Reputation: 365
I'm new to Haskell and I'm trying to shift a character by one to the right and that the last character will always be first, and that it would return a string.
For example: shiftString "abcd" = "dabc"
but the compiler doesn't agree with me, can anybody help me fix this?

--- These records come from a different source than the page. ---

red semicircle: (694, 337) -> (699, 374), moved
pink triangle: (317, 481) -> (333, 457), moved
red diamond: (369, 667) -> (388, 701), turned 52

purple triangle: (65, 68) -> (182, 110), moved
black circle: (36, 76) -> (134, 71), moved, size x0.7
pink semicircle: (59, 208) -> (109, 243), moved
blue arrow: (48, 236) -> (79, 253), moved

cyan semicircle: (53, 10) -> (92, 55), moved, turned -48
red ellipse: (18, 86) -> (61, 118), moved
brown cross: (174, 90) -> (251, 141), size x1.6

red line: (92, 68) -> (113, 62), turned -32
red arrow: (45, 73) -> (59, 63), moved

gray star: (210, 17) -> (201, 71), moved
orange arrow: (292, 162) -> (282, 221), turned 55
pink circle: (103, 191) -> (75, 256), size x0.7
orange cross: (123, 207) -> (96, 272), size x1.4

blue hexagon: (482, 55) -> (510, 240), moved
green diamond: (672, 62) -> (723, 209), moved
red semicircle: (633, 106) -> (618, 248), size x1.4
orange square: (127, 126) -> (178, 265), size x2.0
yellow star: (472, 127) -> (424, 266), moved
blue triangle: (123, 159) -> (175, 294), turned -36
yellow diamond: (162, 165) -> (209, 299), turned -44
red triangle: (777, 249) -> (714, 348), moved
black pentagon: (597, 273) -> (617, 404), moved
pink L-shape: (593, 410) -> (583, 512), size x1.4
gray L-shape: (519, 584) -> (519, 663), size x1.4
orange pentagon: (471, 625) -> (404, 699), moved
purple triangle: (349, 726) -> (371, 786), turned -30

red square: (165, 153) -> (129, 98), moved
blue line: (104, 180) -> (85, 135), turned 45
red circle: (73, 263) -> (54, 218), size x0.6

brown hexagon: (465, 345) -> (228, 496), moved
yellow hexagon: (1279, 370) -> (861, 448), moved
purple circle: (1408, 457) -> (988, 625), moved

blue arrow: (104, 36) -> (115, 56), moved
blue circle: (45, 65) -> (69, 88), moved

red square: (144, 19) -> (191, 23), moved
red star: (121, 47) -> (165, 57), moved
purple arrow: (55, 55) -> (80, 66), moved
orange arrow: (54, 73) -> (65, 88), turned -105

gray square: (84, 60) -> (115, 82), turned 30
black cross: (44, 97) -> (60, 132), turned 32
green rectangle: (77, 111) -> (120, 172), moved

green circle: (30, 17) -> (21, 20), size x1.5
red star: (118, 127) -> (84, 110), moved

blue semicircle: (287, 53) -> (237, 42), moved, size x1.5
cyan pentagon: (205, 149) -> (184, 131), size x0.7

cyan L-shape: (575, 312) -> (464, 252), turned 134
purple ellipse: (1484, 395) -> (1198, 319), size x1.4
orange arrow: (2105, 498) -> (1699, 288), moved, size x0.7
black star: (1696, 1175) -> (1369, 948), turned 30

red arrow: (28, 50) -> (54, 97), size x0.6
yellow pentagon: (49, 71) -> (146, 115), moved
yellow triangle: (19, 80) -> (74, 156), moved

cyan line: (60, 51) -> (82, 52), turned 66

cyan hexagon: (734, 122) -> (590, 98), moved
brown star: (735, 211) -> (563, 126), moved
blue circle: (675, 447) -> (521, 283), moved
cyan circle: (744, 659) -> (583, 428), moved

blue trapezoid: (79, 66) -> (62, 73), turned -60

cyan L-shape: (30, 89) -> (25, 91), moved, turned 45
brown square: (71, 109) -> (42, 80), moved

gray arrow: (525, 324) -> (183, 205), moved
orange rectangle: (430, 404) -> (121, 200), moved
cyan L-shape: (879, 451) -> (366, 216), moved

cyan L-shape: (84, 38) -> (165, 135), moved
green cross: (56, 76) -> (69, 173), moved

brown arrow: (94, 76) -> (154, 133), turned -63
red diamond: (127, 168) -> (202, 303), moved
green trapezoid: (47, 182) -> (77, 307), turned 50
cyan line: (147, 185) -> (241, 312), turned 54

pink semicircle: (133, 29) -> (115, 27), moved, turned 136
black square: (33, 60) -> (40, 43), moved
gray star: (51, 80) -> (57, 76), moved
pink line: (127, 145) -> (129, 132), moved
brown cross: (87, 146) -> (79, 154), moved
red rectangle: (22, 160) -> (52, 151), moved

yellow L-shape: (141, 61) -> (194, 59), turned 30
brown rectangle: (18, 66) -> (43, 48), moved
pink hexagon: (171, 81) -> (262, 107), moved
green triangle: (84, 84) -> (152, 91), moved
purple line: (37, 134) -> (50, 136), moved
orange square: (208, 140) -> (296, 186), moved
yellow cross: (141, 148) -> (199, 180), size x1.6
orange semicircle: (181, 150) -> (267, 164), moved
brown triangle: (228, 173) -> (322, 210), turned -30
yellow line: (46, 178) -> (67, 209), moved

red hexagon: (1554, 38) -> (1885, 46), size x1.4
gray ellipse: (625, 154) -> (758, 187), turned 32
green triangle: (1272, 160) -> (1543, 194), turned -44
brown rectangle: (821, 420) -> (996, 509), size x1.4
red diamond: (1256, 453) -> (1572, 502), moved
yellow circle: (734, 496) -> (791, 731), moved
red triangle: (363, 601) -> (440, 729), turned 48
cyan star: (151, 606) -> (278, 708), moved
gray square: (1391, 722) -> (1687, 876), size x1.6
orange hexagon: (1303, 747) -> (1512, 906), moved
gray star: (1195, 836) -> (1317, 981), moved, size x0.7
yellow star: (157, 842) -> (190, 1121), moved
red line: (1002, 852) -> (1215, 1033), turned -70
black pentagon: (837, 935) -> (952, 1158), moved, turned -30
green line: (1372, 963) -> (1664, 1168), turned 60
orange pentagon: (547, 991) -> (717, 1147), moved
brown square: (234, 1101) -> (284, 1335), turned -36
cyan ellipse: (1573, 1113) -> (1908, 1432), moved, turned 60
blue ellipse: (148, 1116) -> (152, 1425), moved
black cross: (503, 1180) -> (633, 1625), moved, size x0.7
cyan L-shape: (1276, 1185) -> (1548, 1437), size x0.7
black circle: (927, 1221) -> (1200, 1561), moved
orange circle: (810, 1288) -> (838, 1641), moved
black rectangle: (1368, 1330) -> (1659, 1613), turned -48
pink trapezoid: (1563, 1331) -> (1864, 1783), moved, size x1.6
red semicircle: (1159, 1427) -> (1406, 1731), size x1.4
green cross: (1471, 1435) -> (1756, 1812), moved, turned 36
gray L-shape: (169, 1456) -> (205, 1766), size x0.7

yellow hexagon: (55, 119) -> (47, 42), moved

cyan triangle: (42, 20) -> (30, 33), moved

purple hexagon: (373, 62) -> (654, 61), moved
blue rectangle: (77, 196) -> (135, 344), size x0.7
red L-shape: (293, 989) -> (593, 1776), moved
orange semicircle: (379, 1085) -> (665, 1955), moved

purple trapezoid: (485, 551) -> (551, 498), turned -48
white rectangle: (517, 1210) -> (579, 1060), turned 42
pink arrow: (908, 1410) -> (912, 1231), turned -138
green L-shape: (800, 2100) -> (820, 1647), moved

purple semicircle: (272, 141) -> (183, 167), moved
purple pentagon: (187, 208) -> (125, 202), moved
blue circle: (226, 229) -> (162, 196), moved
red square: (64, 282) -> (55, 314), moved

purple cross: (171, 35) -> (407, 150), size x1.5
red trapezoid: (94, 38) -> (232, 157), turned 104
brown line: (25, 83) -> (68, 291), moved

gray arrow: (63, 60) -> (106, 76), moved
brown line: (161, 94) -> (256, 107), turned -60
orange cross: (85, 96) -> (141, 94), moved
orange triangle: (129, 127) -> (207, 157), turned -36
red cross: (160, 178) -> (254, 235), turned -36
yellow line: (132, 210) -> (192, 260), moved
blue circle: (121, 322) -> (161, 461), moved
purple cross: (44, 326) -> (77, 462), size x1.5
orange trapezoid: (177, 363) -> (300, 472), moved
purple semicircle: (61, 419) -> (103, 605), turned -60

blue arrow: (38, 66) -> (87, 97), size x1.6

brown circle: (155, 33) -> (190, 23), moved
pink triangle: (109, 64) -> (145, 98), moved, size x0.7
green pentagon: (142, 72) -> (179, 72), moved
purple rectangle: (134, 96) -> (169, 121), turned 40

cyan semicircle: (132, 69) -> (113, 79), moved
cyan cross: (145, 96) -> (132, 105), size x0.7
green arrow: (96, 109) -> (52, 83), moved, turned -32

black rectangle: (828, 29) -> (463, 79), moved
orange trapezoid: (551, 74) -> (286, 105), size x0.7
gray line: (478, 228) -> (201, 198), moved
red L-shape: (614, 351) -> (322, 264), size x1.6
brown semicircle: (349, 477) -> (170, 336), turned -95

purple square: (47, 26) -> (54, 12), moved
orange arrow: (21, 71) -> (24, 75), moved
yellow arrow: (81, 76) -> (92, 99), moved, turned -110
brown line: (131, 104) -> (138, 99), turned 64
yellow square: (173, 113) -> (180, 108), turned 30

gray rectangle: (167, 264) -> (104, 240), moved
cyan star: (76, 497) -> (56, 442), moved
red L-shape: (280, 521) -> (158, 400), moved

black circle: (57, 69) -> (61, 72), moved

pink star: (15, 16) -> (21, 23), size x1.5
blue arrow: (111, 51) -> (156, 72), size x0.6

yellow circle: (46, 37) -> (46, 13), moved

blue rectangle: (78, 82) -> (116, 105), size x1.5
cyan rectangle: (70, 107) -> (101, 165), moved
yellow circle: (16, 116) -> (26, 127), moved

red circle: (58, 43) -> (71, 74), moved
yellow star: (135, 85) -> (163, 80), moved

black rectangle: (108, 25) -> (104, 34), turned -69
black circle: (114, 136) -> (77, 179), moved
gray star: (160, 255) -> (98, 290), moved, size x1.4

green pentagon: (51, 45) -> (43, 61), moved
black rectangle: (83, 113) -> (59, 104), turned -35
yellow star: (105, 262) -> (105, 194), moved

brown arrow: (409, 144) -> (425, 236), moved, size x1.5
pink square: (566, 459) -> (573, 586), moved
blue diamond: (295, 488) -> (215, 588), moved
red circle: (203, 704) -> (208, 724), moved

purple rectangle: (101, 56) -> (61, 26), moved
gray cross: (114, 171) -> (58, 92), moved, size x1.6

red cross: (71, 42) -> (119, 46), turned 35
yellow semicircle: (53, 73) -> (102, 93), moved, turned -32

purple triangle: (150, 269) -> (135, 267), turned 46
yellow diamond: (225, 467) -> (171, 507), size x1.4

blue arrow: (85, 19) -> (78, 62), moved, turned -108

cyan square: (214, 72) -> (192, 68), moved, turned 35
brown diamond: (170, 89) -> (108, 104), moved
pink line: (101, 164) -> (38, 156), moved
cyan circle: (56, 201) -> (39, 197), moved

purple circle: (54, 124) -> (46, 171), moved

shiftString :: String -> String
shiftString x = take (length x) $ iterate rot1 x
where rot1 = drop 1 x ++ take 1 x
Also, I want to check after this on two Strings and returns True if one of them is a result of applying shiftString one or more times, how can I use this to do that? as in:
isShifted :: String -> String -> Bool
Upvotes: 0
Views: 109
Reputation: 28
-- shiftString "abcd" == "dabc"
-- shiftString "hello" == "ohell"
-- shiftString "orange" == "eorang"
shiftString :: [a] -> [a]
shiftString lst = [ head (reverse lst)] ++ (init lst)
-- Test Cases
-- isShifted "abcdefg" "gabcdef" == True
-- isShifted "hello" "ohell" == True
-- isShifted "orange" "eorange" == False
isShifted :: String -> String -> Bool
isShifted str1 str2
| shiftString str1 == str2 = True
| otherwise = False
Upvotes: 0
Reputation: 52290
A String
in Haskell is just a list of Char
s - so you can do this using simple pattern-matching:
shiftString' :: String -> String
shiftString' (firstChar:restChars) = restChars ++ [firstChar]
shiftString' [] = []
now if you try this it'll do the opposite of what you want - but there is a trick: we reverse the string twice:
shiftString :: String -> String
shiftString = reverse . shiftString' . reverse
that should do the trick
fix yours:
I think you only need the rot1
(it does the same as my shiftString'
) together with the reverse trick from above
Or - to fix yours more:
I guess you tried with the iterate to rot1
more times and then drop the rest - that works too:
shiftS cs = head $ drop (length cs - 1) $ iterate rot1 cs
rot1 cs = drop 1 cs ++ take 1 cs
note that iterate
gives you a list of strings (with more and more rotations) - I drop the first n-1
(where n
= length of the input) which gives me a list again (one type-error on your version) and take the head of that because I only want the first String
in this list.
for your isShifted
you can reuse the iterate
with rot1
(no need to care about order) - this time take length cs
from this and then check if your other input is an element of this list:
isShifted cs cs' = cs `elem` take (length cs) (iterate rot1 cs')
Example:
Prelude> isShifted "abcd" "cdab"
True
Prelude> isShifted "abdc" "cdab"
False
note that you cannot just use iterate rot1 cs'
without the take - think about it and then try what happens ;) (hint: it'll work when your inputs are shifted - but you'll get into trouble if they are not - why?)